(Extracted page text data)
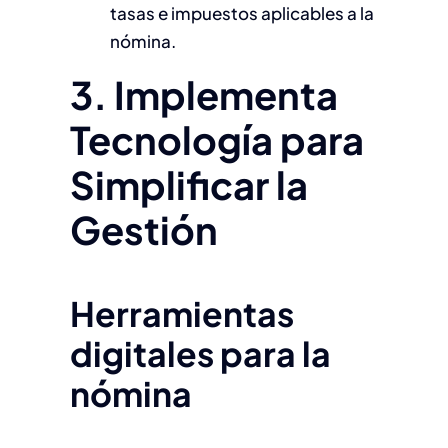
tasas e impuestos aplicables a la
nómina.
3. Implementa
Tecnología para
Simplificar la
Gestión
Herramientas
digitales para la
nómina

Work required: Word for word, return all the entries and skip their pictures.

Response area:
tasas e impuestos aplicables a la
nómina.
3. Implementa
Tecnología para
Simplificar la
Gestión
Herramientas
digitales para la
nómina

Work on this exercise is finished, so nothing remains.